Friend of mine found his first ones on March 25th, he has not found any more since but there should be some up this week.


----------



## fire_line

a friend of mine found 21 saturday in central indiana


----------



## pendragun1

looked in northern morgan county last weekend and nothing. had frost sunday morning.


----------



## Header

Sure would like to find any this year, so far 5 -8 only once. I've look around fall down rotting elms, old apple orchards, mostly on the east to south facing hills. usually during turkey season.


----------



## hoplovestofish

I checked my early patch today, and found nothing. This would be in Hocking County. hop


----------



## jiggerman

For all you mushroom guys type in morel mushroom on the google bar and they have some pics up there good luck to all in finding the motherload.


----------



## markfish

the weather has not let the earth warm so its going tobe 2to3,weeks,last year found first shrooms in apr,3rd week


----------



## hoplovestofish

Last year, the misses and I found 2 lbs. of the blacks, on April 1st.


----------



## Bluefinn

We had a week of very warm weather in March last year. Made for a weird year. This year is cooler than normal. The end of April they should be up good . I hope.


----------



## jkeeney20

Found 58 Blacks yesterday in Pike County. All really fresh and just came up, no dried out ones at all. All good size as well (3-4 inches). All blacks! This weekend will be even better!! Good luck everyone.


----------



## Bluefinn

Wow, that's great ! Didn't think that there would be that big a difference between southern & northern Ohio. Obviously it's been a lot warmer down there.


----------



## Fish-N-Fool

I hunt mostly central and SW ohio; I just looked through pictures dating back to 2005 I have on my CPU. Based on the pictures, I have consistently found nice sized yellow sponges between 4/19-4/24. 4/22 of 2006 I must have found over a hundred yellows 2-6 inches. These wouldn't be the first morals I found each year, but rather the first good sized yellows I felt worthy of a picture.

I keep a journal as does my father, but I have not looked at it yet this year.
I'll get it out of the gun safe and review.

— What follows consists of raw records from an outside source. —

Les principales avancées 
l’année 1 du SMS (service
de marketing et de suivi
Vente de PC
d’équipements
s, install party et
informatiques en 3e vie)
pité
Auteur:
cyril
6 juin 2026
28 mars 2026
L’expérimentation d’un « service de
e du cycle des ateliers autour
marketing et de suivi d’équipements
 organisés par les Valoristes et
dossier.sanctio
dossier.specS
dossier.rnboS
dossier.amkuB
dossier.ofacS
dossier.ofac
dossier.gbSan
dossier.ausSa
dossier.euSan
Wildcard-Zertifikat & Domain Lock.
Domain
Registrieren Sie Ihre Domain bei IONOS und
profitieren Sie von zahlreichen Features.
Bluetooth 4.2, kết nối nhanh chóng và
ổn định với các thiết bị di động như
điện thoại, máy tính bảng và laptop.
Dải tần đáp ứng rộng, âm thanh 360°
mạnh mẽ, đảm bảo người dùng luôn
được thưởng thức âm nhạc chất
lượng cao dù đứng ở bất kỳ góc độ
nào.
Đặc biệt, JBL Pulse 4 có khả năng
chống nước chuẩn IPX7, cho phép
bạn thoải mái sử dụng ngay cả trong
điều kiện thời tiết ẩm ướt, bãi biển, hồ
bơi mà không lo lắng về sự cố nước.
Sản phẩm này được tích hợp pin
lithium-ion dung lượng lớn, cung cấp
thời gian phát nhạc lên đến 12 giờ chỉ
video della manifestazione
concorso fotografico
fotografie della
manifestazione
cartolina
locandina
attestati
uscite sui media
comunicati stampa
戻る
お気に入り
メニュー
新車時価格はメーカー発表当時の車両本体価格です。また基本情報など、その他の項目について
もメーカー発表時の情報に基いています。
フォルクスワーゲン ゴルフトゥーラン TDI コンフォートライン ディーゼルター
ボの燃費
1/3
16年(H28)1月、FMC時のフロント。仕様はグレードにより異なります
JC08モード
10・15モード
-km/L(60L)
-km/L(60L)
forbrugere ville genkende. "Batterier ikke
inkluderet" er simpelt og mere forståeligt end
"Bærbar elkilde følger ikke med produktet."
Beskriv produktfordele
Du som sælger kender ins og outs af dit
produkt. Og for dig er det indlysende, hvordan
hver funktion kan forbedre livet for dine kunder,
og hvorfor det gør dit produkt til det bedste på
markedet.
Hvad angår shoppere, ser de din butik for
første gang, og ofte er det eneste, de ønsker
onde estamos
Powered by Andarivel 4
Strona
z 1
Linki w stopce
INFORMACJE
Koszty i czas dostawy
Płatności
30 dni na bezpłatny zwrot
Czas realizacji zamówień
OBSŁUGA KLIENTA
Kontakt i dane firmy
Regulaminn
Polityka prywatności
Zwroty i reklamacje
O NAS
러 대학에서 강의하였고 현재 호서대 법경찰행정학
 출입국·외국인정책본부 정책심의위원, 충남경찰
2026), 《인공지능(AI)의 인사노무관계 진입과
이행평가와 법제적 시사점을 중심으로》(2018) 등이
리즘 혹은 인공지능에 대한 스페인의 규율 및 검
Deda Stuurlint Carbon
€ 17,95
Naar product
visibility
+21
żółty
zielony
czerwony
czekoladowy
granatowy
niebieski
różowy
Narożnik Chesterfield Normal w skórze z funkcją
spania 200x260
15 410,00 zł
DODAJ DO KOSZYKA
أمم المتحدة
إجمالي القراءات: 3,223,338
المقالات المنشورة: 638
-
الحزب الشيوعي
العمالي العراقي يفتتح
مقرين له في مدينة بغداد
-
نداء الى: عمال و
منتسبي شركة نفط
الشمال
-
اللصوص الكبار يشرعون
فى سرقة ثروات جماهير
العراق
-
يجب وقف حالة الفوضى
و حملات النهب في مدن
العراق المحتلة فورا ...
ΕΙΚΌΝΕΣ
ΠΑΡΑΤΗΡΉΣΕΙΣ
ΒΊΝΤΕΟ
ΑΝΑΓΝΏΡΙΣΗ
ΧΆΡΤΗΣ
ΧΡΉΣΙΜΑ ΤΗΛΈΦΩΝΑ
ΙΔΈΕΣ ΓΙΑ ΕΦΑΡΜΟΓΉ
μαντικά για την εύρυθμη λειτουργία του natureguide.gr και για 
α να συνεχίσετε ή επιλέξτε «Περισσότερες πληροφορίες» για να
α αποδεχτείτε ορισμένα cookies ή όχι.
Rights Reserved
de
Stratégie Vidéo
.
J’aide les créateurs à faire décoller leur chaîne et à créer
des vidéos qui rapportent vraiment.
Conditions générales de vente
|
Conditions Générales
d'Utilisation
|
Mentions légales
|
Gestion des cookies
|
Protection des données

I always start hunting around 4/12-4/15. I have the itch so bad I go to my early spots a few times before I find my first shroom

I don't think this year will be any different; I'm willing to bet I find another score of good yellows prior to 4/25. I took a walk scouting for turkeys and deer last Sunday for 4 hours to ease my urges. Things look to be shaping up typical in the woods to me around here. Once the ground temp is right, it only takes a couple consequetive days warm temps for them to start showing themselves. I just hope the early part of the year is better for me this year; I did my best finds in late April and the first week of May in 2010.


----------



## puterdude

Fish-N-Fool,when you dig the info out & review it.It may help to include maps in your post so we can better understand


----------



## fatkid

hey guys I hear alot of people talking about there early spots . this is my second year looking for them . i did pretty good last year but i dont know what everyone means about early spots. Are you looking on a sunny or warmer spot or a bottom area . thanks guys and lets get some pics up of your fungas . good luck to all I am going to go monday up here in stark county keep ya posted


________________
If anyone is looking to get a garden yard or food plot tilled up . I am your man stark county and surrounding area.


----------



## Fish-N-Fool

fatkid - hunt southern slopes early in the season; they warm faster in late March/early April which in turn leads to morels ofetn coming on a week earlier. 

Another thing is that the small blacks typically come first in the season before gray and yellow sponges which are both technically white morels. You'll find some spots produce only certain varieties while some spots will produce all varieties.

Also, there are just some spots that produce earlier than others. I've been hunting morels for almost 30 years and have been pretty serious about it for 15 years. I have spots all over I check that produce morels and you just find some spots produce earlier. You get to know your spots and when they produce.

Another factor I consider in my morel hunting is the particular rate of weed growth in the woods. I have some spots that will have knee high weeds 3 weeks earlier than another woods just down the road 5 miles. 

I hunt public property almost exclusively and I have a GPS loaded full of spots that produce morels....at least I've found them there at one point or another. I hunt state parks, county owned property, any land owned by a city, and other state land; I even hunt a few cemeteries, highschool owned property and playground areas. Just be creative with where you search...I score nice hauls of morels every year in areas a lot of people never think to search.


----------



## CrappieKiller

some friends of mine found around 100 blacks over the last week or so. Should be on after the rain today and sunshine tomorrow


----------



## Bonecrusher

Soil Temps... pretty neat. Might help you all find some shrooms!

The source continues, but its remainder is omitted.